Whether or not you enjoy watching Trolls is going to depend an awful lot on your tolerance level for this colourful cover album. There are some really funny scenes and the humour is similar to the very modest (and widely appealing) approach mastered by un-Disney animations like The LEGO Movie or Shrek.
There’s nothing wrong with this style necessarily (and by style, I mean the dreams and fantasies of most 8-10 year olds) so long as the movie has some narrative backbone to it. And this is the biggest problem the movie has. There’s loads of spectacle and catchy pop tunes, but the movie seems more like a Netflix kids show than a feature film.
First the movie is a fable; then it’s an adventure rescue story; then for 15 minutes it’s an indescribably dull Cinderella rip-off; and finally it’s a family drama. Whatever kind of movie it is, it changes constantly. It feels like watching a string of 11-minute episodes instead of a complete movie.
The screenplay feels that way too. Dialogue ranges from cheap and pandering to occasional heart and fun-filled joy. Clearly the appeal to Trolls is the bright, singing creatures. And boy are they bright…but they can sing too.
Sets, lights, effects, characters and animation all look dazzling on screen. It’s very pleasing to the eye, and the movie is crystal clear. The detail, warmth, and creativity used in the art for Trolls is reminiscent of the first time you read a Dr. Seuss book: it’s exciting, whimsical, and kind of fun to just hang out in.
The cast is enormous, with almost 20 recognizable names voicing the various trolls in the movie. Many of them are warm, energetic, and do fine with their voices. The trouble is, I can’t remember the names of any of them aside from the two main characters, voiced by the always charming Anna Kendrick and Justin Timberlake. I will say, credit is due to the mostly male writers for a story that focuses on a female protagonist, villain, and two of four other main characters.
Towards the end, I was finally bored of the cute characters, the schtick, and borderline annoyed with all the pop music romping about. The film is just 90 minutes, but boy does it drag on after the first 30.
Here’s what bothered me the most: there’s nothing cohesive, and nothing really entertaining in the whole movie. While none of it was bad, and the filmmakers clearly had loads of fun, the whole thing felt like a gentle diversion.
The only lasting impression I had was how weird some of the mechanics, music, and just about everything else was. But don’t worry – your kids will go nuts for this. All the children in the theatre were loving it. You’ll enjoy it more with some chocolate and a bottle of scotch when you get home. (Pre-drinking probably wouldn’t hurt, either).

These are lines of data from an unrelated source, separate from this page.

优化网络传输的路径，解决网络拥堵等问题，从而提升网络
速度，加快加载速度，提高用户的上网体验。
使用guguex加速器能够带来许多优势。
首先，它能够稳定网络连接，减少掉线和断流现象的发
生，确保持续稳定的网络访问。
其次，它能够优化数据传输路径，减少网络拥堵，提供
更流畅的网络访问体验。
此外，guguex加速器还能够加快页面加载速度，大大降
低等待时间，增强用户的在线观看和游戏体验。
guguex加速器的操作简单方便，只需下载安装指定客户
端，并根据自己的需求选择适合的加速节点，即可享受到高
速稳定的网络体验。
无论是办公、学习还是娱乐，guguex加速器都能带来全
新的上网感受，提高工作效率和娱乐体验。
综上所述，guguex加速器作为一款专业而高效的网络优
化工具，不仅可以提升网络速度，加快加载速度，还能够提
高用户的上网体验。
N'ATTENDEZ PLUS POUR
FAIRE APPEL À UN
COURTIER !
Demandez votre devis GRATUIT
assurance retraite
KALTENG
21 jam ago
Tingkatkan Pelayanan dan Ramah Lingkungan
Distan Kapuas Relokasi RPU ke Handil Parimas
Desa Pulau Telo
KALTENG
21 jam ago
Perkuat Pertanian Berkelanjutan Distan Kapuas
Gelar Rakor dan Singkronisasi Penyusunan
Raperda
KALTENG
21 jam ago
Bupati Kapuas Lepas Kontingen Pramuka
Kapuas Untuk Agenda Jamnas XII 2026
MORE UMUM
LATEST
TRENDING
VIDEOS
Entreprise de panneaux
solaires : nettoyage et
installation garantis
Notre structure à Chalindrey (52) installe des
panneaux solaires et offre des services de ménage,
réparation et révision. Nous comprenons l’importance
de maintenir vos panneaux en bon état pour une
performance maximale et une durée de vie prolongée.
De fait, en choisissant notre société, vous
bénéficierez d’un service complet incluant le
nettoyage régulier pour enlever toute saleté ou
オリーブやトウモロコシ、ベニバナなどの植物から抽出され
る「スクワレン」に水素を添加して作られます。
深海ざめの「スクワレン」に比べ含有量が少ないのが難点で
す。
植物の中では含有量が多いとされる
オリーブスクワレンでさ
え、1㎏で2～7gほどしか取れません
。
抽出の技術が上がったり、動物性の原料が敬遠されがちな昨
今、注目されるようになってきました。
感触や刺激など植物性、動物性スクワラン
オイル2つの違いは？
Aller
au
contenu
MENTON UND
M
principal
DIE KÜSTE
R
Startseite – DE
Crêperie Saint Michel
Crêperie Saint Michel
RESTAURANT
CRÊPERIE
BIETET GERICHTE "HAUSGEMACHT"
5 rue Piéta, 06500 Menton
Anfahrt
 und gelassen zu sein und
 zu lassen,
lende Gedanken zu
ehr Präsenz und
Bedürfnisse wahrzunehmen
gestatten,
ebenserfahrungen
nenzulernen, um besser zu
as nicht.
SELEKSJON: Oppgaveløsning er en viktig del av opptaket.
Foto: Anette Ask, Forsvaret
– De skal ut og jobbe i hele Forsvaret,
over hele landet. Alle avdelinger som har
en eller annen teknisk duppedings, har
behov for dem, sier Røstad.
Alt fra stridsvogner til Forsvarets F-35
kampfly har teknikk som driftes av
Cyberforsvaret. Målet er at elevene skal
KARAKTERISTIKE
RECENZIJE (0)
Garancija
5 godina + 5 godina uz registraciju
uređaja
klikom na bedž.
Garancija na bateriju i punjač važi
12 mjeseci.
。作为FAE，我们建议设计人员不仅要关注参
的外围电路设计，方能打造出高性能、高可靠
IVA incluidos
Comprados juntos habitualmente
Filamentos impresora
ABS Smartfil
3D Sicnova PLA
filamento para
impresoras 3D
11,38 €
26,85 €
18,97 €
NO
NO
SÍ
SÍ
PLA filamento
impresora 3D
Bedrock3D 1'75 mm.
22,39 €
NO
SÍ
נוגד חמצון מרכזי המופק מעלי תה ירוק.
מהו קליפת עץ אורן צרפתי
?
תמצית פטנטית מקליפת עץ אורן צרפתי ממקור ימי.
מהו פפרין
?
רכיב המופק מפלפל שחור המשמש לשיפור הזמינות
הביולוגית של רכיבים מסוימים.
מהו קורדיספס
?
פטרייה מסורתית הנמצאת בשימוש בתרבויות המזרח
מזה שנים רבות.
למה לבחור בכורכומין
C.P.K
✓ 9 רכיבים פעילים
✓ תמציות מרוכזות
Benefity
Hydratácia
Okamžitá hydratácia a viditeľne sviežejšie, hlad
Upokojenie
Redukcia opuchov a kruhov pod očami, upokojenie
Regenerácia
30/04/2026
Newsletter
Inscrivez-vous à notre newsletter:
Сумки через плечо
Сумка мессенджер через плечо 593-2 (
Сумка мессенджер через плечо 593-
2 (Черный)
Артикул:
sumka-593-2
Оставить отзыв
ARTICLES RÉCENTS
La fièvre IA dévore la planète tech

You won’t be too disappointed, but save your animation dollars for a few more weeks until the much-buzzed Moana hits screens later this month. As for Trolls? The film’s theme of happiness stays campy throughout, but maybe it’s that positive attitude (instead of more 3D tricks) that make these creatures really pop.
2 out of 4 Stars
G, 93 minutes, Family Animation.
Directed by Mike Mitchell.
Starring Anna Kendrick, Justin Timberlake, Christine Baranski, and a dozen B-listers.
Now Playing at Film.Ca Cinemas, Cineplex Winston Churchill, and Cineplex Oakville & VIP.